Segment Start: Material supplied

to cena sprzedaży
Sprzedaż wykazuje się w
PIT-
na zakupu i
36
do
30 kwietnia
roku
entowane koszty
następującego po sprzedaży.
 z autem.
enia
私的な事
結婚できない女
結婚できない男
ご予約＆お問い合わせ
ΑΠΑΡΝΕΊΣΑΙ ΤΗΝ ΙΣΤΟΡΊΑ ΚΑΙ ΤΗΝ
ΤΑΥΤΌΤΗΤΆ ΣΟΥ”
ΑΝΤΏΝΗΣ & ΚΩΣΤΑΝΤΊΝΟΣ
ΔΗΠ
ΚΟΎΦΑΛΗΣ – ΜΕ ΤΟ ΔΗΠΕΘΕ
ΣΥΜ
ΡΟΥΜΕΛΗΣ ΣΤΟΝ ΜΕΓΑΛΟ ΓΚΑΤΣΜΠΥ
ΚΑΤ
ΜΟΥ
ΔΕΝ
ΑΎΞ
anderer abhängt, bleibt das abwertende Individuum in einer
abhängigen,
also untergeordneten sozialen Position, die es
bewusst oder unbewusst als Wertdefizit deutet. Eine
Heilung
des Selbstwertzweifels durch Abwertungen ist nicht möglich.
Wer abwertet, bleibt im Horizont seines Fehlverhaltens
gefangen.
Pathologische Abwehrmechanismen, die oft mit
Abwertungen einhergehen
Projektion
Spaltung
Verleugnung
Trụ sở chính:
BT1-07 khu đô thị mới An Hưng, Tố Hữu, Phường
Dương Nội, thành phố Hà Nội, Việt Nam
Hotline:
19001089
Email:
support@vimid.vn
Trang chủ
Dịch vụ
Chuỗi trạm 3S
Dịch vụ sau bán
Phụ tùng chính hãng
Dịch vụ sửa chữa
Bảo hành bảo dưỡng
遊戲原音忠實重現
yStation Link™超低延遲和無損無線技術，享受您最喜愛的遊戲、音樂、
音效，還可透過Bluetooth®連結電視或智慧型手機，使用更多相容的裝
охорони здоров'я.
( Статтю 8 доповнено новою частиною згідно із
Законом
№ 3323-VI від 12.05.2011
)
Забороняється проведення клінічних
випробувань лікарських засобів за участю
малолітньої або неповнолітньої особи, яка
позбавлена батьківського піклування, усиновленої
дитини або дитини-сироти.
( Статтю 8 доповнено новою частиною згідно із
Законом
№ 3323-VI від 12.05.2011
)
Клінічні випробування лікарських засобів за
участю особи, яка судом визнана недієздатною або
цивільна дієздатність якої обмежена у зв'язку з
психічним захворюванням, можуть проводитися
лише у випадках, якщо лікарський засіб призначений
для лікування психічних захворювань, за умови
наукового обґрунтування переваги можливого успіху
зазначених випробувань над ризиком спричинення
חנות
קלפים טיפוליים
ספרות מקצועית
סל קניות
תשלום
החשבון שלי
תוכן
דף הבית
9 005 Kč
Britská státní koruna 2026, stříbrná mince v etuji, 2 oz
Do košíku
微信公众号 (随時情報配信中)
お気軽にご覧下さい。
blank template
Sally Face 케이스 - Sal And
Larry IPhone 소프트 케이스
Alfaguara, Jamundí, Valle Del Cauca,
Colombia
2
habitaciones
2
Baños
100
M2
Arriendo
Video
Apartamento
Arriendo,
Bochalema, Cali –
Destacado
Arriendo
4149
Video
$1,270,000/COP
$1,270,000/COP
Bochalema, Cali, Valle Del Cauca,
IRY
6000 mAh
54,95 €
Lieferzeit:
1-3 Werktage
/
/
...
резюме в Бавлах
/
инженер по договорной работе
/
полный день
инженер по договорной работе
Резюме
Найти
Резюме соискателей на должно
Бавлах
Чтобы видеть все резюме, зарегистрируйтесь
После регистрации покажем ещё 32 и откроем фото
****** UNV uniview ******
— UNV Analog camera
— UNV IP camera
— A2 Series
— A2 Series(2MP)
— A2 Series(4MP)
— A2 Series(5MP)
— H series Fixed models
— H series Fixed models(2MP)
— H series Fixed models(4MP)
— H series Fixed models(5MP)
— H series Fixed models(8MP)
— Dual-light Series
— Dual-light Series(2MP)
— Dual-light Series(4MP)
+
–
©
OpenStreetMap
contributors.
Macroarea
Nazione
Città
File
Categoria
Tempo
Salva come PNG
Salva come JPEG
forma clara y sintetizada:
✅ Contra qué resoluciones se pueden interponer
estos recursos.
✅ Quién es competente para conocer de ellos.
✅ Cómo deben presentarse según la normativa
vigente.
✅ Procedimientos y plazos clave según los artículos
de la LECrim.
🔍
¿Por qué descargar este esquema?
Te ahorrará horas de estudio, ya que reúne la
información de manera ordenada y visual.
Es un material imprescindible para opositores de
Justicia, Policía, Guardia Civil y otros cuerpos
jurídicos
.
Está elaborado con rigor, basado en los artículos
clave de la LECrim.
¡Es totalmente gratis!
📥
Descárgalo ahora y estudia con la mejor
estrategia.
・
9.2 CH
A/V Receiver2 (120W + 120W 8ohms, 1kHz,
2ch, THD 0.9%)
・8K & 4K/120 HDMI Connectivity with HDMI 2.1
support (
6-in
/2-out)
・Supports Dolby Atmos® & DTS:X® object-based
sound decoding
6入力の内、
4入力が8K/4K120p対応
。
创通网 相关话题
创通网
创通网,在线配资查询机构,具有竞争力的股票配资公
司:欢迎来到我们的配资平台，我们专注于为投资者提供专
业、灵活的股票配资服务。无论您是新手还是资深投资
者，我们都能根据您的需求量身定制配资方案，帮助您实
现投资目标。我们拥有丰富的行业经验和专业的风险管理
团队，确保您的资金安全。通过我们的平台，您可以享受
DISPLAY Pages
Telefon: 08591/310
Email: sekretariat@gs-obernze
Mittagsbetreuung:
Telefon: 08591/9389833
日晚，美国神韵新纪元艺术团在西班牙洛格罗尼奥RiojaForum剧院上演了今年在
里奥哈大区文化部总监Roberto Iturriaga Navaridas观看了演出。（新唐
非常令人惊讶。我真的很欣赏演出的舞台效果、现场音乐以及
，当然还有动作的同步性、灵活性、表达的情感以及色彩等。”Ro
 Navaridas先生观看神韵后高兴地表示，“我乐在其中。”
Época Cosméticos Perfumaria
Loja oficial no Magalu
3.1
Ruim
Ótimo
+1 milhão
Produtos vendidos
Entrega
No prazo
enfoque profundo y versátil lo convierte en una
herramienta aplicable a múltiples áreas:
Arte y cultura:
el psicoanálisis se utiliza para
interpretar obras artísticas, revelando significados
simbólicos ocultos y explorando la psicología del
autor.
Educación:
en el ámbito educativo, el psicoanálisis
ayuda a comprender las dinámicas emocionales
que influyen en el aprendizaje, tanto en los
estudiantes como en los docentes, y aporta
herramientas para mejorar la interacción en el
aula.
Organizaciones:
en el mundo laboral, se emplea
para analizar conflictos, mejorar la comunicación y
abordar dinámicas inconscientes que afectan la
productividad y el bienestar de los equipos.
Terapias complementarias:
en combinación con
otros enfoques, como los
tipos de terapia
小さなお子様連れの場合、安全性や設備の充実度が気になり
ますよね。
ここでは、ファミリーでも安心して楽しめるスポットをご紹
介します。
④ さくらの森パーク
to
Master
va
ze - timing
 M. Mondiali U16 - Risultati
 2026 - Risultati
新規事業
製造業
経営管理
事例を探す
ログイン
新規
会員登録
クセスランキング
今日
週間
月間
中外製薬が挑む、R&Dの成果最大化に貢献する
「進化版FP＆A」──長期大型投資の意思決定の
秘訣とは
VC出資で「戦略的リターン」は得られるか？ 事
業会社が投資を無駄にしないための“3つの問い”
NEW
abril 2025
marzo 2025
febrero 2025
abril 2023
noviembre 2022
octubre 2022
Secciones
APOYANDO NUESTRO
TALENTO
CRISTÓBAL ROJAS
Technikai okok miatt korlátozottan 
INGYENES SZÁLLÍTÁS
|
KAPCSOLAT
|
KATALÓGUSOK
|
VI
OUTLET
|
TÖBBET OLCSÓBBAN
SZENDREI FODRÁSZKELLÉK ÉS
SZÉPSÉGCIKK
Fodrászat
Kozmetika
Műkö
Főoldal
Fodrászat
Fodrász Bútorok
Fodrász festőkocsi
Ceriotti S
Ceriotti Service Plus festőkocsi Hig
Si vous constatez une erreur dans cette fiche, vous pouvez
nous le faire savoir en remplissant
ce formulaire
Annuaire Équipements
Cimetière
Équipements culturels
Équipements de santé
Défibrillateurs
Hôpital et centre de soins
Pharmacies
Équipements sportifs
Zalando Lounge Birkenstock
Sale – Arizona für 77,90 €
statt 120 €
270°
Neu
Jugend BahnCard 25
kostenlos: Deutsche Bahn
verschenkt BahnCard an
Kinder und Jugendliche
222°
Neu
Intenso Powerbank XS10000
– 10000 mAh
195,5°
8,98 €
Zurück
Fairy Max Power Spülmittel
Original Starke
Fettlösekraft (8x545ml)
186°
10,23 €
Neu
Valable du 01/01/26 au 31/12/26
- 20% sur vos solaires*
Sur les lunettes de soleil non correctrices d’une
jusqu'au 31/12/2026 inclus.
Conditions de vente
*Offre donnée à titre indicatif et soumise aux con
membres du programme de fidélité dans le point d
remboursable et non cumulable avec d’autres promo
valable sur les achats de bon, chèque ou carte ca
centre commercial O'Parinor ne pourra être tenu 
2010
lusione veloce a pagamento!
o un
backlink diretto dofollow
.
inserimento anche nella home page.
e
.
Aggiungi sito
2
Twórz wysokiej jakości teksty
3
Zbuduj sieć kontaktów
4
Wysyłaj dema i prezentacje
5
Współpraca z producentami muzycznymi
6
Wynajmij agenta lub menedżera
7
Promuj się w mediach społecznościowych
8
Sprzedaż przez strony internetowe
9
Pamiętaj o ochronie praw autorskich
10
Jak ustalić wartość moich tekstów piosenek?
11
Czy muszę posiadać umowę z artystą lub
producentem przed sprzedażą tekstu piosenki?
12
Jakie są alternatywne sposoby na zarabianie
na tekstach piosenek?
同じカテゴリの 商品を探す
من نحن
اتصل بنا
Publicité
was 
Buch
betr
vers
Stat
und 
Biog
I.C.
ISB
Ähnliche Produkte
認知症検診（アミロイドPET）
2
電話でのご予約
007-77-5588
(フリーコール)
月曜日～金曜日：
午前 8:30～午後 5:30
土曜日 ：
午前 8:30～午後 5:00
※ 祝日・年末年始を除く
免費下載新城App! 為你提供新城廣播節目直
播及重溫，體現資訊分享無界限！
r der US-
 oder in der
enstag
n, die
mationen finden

Segment End: Material supplied

## Problem statement
Among the entries, how many lines hold the string "mejorar"? Answer with a bare number.

## Task response
2